そして、このエニエスロビーを統べるのは、世界政府直下の暗躍諜報機関CP9で最高指揮官を務めるスパンダムという男。――なのだが、この男は一体どういうわけか、各地に散らばった面々をこの地に呼び戻していた。
「みんなが揃うなんて、久しぶりだよねぇ」
人数分用意されたソファに腰をかけて、めいめいにスパンダム司令長官を待つ間、中でも若手であるアネッタがそわそわと肩を揺らして呟く。それを見て「こら、大人しくせんか」と叱ったのは、同輩であるカクという男で、彼は足を組んだまま息を吐き出した。
「何よぉ、大人しくしてるじゃない」
「一から言わんと分からんのか?黙っとれと言っておるんじゃ」
「だってさぁ、私とカクは常日頃一緒でも、全員集まるなんて半年ぶりなんだもん!」
浮かれたって仕方ないでしょ、とアネッタ。
確かに、彼女の言うとおり、任務に駆り出されて忙しない日々を過ごす彼らが揃うことは稀だ。浮かれる気持ちも理解出来なくは無いが、かといって司令長官室で浮かれても良いという理由にはならない。現にアネッタはこのCP9を束ねるロブ・ルッチから「黙っていろ」と一言貰い、ブルーノからは「直ぐに長官が戻ってくる」と釘を刺されていた。
まぁ、彼女は高い位置で束ねたポニーテールを揺らしながら「はぁい」というだけで、あまり反省の色を見せていなかったが。

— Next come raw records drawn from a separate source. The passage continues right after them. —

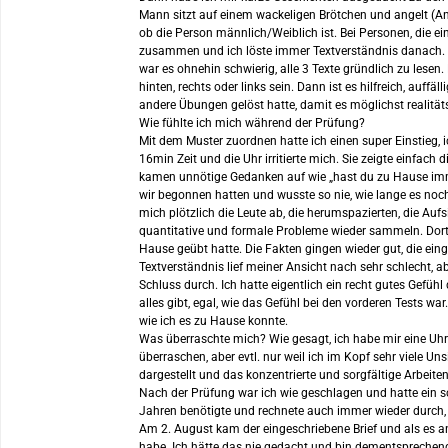
Mann sitzt auf einem wackeligen Brötchen und angelt (Ang
ob die Person männlich/Weiblich ist. Bei Personen, die ei
zusammen und ich löste immer Textverständnis danach. Am
war es ohnehin schwierig, alle 3 Texte gründlich zu les
hinten, rechts oder links sein. Dann ist es hilfreich, au
andere Übungen gelöst hatte, damit es möglichst realität
Wie fühlte ich mich während der Prüfung?
Mit dem Muster zuordnen hatte ich einen super Einstieg, i
16min Zeit und die Uhr irritierte mich. Sie zeigte einfac
kamen unnötige Gedanken auf wie „hast du zu Hause immer
wir begonnen hatten und wusste so nie, wie lange es noch
mich plötzlich die Leute ab, die herumspazierten, die Auf
quantitative und formale Probleme wieder sammeln. Dort h
Hause geübt hatte. Die Fakten gingen wieder gut, die ein
Textverständnis lief meiner Ansicht nach sehr schlecht, a
Schluss durch. Ich hatte eigentlich ein recht gutes Gefüh
alles gibt, egal, wie das Gefühl bei den vorderen Tests wa
wie ich es zu Hause konnte.
Was überraschte mich? Wie gesagt, ich habe mir eine Uhr 
überraschen, aber evtl. nur weil ich im Kopf sehr viele Un
dargestellt und das konzentrierte und sorgfältige Arbeite
Nach der Prüfung war ich wie geschlagen und hatte ein schl
Jahren benötigte und rechnete auch immer wieder durch, w
Am 2. August kam der eingeschriebene Brief und als es an 
habe. Ich hätte das nie gedacht und bin dementsprechen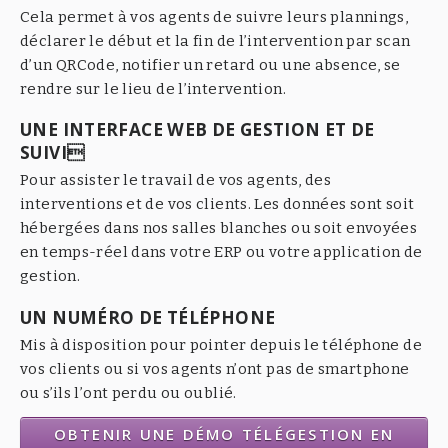
Cela permet à vos agents de suivre leurs plannings,
déclarer le début et la fin de l’intervention par scan
d’un QRCode, notifier un retard ou une absence, se
rendre sur le lieu de l’intervention.
UNE INTERFACE WEB DE GESTION ET DE
SUIVI
Pour assister le travail de vos agents, des
interventions et de vos clients. Les données sont soit
hébergées dans nos salles blanches ou soit envoyées
en temps-réel dans votre ERP ou votre application de
gestion.
UN NUMÉRO DE TÉLÉPHONE
Mis à disposition pour pointer depuis le téléphone de
vos clients ou si vos agents n’ont pas de smartphone
ou s’ils l’ont perdu ou oublié.
OBTENIR UNE DÉMO TÉLÉGESTION EN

しかし、その緩んだ空気が再度引き締まったのは、司令長官室の扉がノック音もなく開いた時のこと。この司令長官室にノック音無しに入るのはスパンダム本人、あるいはそれよりも上の立場の者しかいない。よって彼らは多少なりとも崩した体勢を整え、背筋を伸ばすと、部屋へと戻ってきたスパンダムへと視線を向けた。
「あぁ、なんだもう来ていたのか」
スパンダムは僅かに驚きを滲ませたが、全員が早くに揃って不都合なことはない。彼はすぐに機嫌よく口角を吊り上げると、まずは上辺だけの労いを向けた。
「……お前たち、ご苦労。今回は急に呼び寄せちまって悪いな」
しかしまぁ、付き人も無く、最高指揮官の立場で一体何処へ行っていたというのか。ここで誰一人として尋ねもしないあたり、スパンダムへの信頼が底知れるわけだが、彼は手にした書類の束を執務机に置くと一呼吸開けてみなを見渡し、そして静かに言った。
「今回呼び戻したのは他でもない、お前たちにやってもらいたい任務がある」
「……全員、ですか?」
一番に尋ねたのは、すらりとした長身美女のカリファであった。彼女は秘書官よろしく眼鏡をくいと上げたが、表情はどこか訝し気にも見える。
「あぁ。今回の任務はあの五老星からの最重要任務でな。依頼内容も一人二人じゃあ逆に効率が悪いってんで、全員を寄越すことになったわけだ」
五老星といえば世界政府の最高権力者だ。それが世界政府総帥を挟まずに、わざわざ最重要任務とまで銘打って任務を寄越したと言う事は、余程の訳ありなのだろう。当然、彼らに従う立場であるCP9に拒否権などある筈もなく、文句ひとつ帰ってこないことを確認したスパンダムは、執務机に手をついて悠然と語り始めた。
今回の任務は【古竜】と呼ばれる、太古から存在する竜の心臓を手に入れること。この心臓は非常に貴重で、何らかの力を秘めているようだが任務背景は不明。また、古竜の行方は掴めていない割に、期限は二カ月と非常に短く設定されており、正直なところ腑に落ちないし、無謀かつ無茶な任務だ。しかし、先のとおりこのCP9という組織は、従う立場であって拒否権は与えられていない。よって、人数分手渡された書類に目を通した彼らは難しい顔をしていたが、誰一人として嫌だと口にする事はなかった。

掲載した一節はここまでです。